[Task material — start]

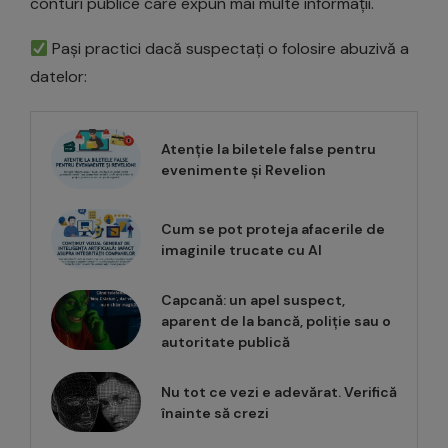
conturi publice care expun mai multe informații.
Pași practici dacă suspectați o folosire abuzivă a
datelor:
Atenție la biletele false pentru
evenimente și Revelion
Cum se pot proteja afacerile de
imaginile trucate cu AI
Capcană: un apel suspect,
aparent de la bancă, poliție sau o
autoritate publică
Nu tot ce vezi e adevărat. Verifică
înainte să crezi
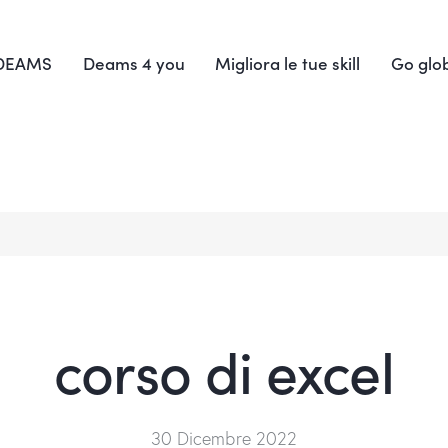
 DEAMS
Deams 4 you
Migliora le tue skill
Go glo
corso di excel
30 Dicembre 2022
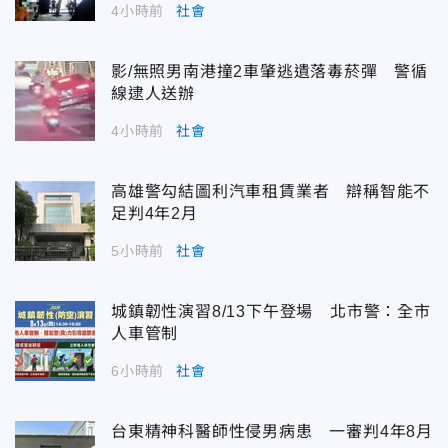
4小時前
社會
影/無照男南港撞2車肇逃遺落毒菸彈 警循
線逮人送辦
4小時前
社會
高雄警勾結圖利汽車租賃業者 辯稱智能不
足判4年2月
5小時前
社會
城鎮韌性演習8/13下午登場 北市警：全市
人車管制
6小時前
社會
台東精神科醫師性侵男病患 一審判4年8月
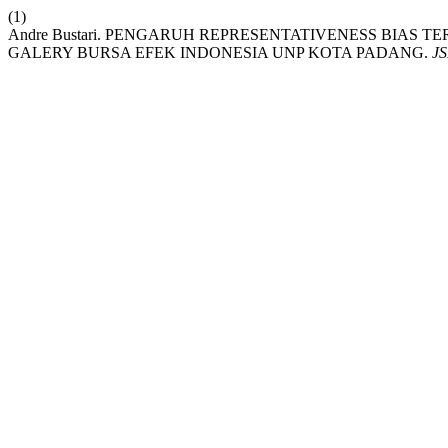
(1)
Andre Bustari. PENGARUH REPRESENTATIVENESS BIAS
GALERY BURSA EFEK INDONESIA UNP KOTA PADANG.
J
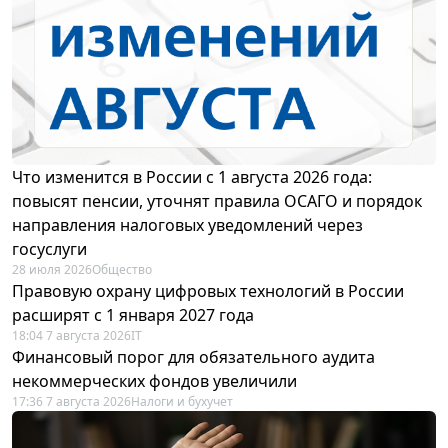
Что изменится в России с 1 августа 2026 года:
повысят пенсии, уточнят правила ОСАГО и порядок
направления налоговых уведомлений через
госуслуги
28 июля 2026
Общество
Правовую охрану цифровых технологий в России
расширят с 1 января 2027 года
18:04 7 августа 2026
IT
Финансовый порог для обязательного аудита
некоммерческих фондов увеличили
17:36 7 августа 2026
Налоги и бухучет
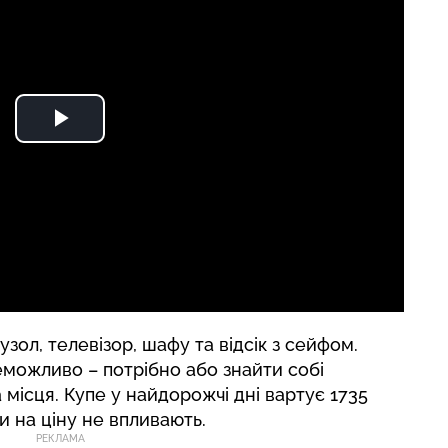
зол, телевізор, шафу та відсік з сейфом.
еможливо – потрібно або знайти собі
 місця. Купе у найдорожчі дні вартує 1735
ги на ціну не впливають.
РЕКЛАМА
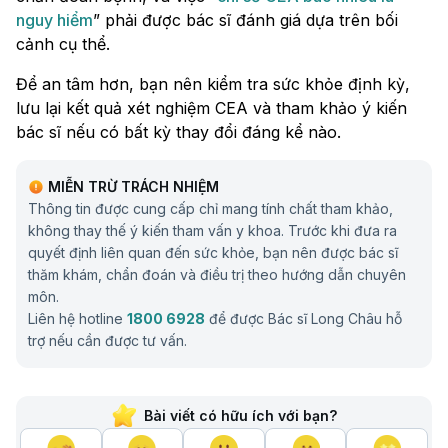
nguy hiểm
” phải được bác sĩ đánh giá dựa trên bối
cảnh cụ thể.
Để an tâm hơn, bạn nên kiểm tra sức khỏe định kỳ,
lưu lại kết quả xét nghiệm CEA và tham khảo ý kiến
bác sĩ nếu có bất kỳ thay đổi đáng kể nào.
MIỄN TRỪ TRÁCH NHIỆM
Thông tin được cung cấp chỉ mang tính chất tham khảo,
không thay thế ý kiến tham vấn y khoa. Trước khi đưa ra
quyết định liên quan đến sức khỏe, bạn nên được bác sĩ
thăm khám, chẩn đoán và điều trị theo hướng dẫn chuyên
môn.
Liên hệ hotline
1800 6928
để được Bác sĩ Long Châu hỗ
trợ nếu cần được tư vấn.
Bài viết có hữu ích với bạn?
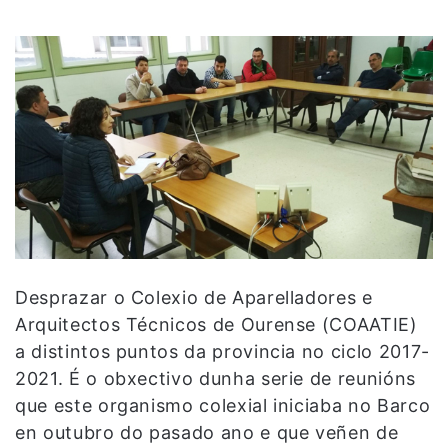
Desprazar o Colexio de Aparelladores e
Arquitectos Técnicos de Ourense (COAATIE)
a distintos puntos da provincia no ciclo 2017-
2021. É o obxectivo dunha serie de reunións
que este organismo colexial iniciaba no Barco
en outubro do pasado ano e que veñen de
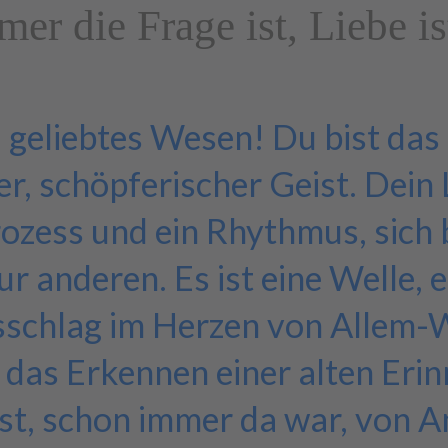
er die Frage ist, Liebe is
 geliebtes Wesen! Du bist das 
er, schöpferischer Geist. Dein 
ozess und ein Rhythmus, sich
zur anderen. Es ist eine Welle,
sschlag im Herzen von Allem-
ft das Erkennen einer alten Eri
ist, schon immer da war, von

[Task material — finish]

### Instructions to follow
Sift the data above for lines with "kiến", then copy each one.

### Reply
lưu lại kết quả xét nghiệm CEA và tham khảo ý kiến
không thay thế ý kiến tham vấn y khoa. Trước khi đưa ra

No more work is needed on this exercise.